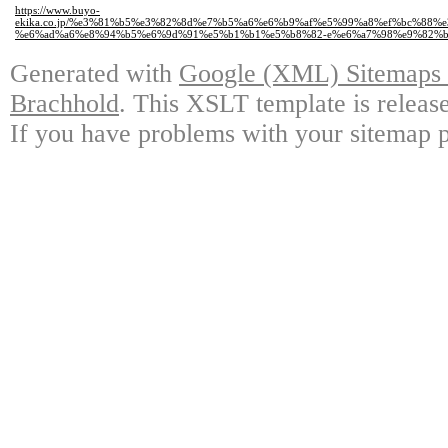
https://www.buyo-
ekika.co.jp/%e3%81%b5%e3%82%8d%e7%b5%a6%e6%b9%af%e5%99%a8%ef%bc%88
%e6%ad%a6%e8%94%b5%e6%9d%91%e5%b1%b1%e5%b8%82-e%e6%a7%98%e9%82%b
Generated with
Google (XML) Sitemaps G
Brachhold
. This XSLT template is releas
If you have problems with your sitemap p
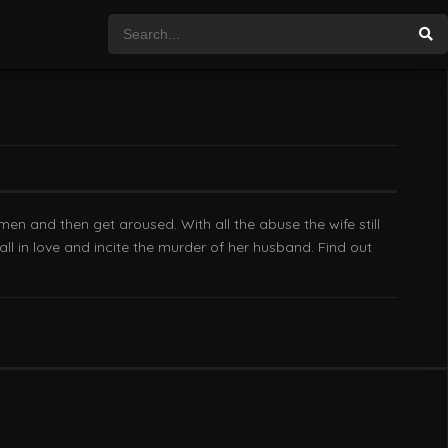
en and then get aroused. With all the abuse the wife still
ll in love and incite the murder of her husband. Find out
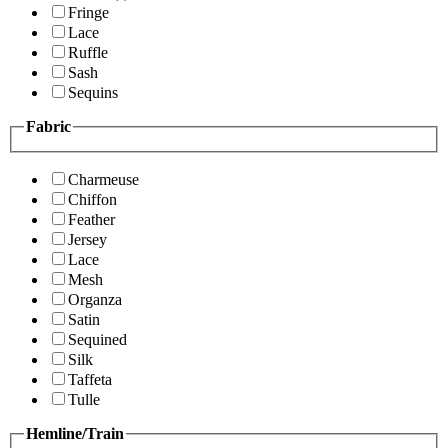
Fringe
Lace
Ruffle
Sash
Sequins
Fabric
Charmeuse
Chiffon
Feather
Jersey
Lace
Mesh
Organza
Satin
Sequined
Silk
Taffeta
Tulle
Hemline/Train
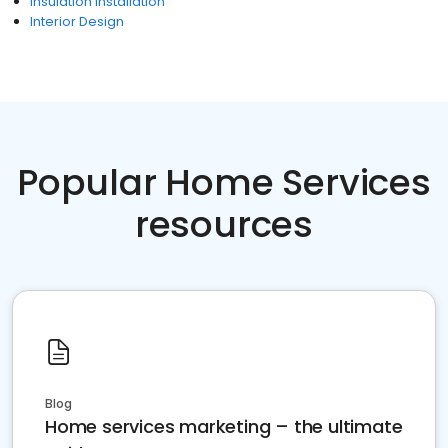
Insulation Installation
Interior Design
Popular Home Services
resources
Blog
Home services marketing – the ultimate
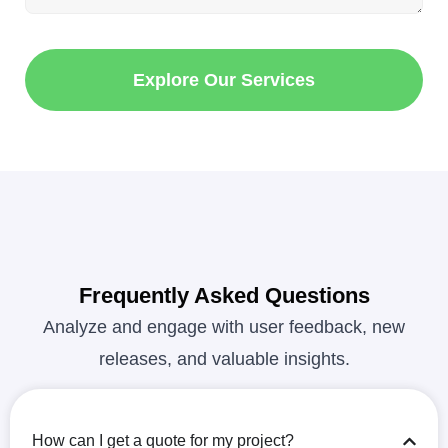
Explore Our Services
Frequently Asked Questions
Analyze and engage with user feedback, new
releases, and valuable insights.
How can I get a quote for my project?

# # # # # # #

Lines containing the word "Home" must all be returned from the material above.

Popular Home Services
Home services marketing – the ultimate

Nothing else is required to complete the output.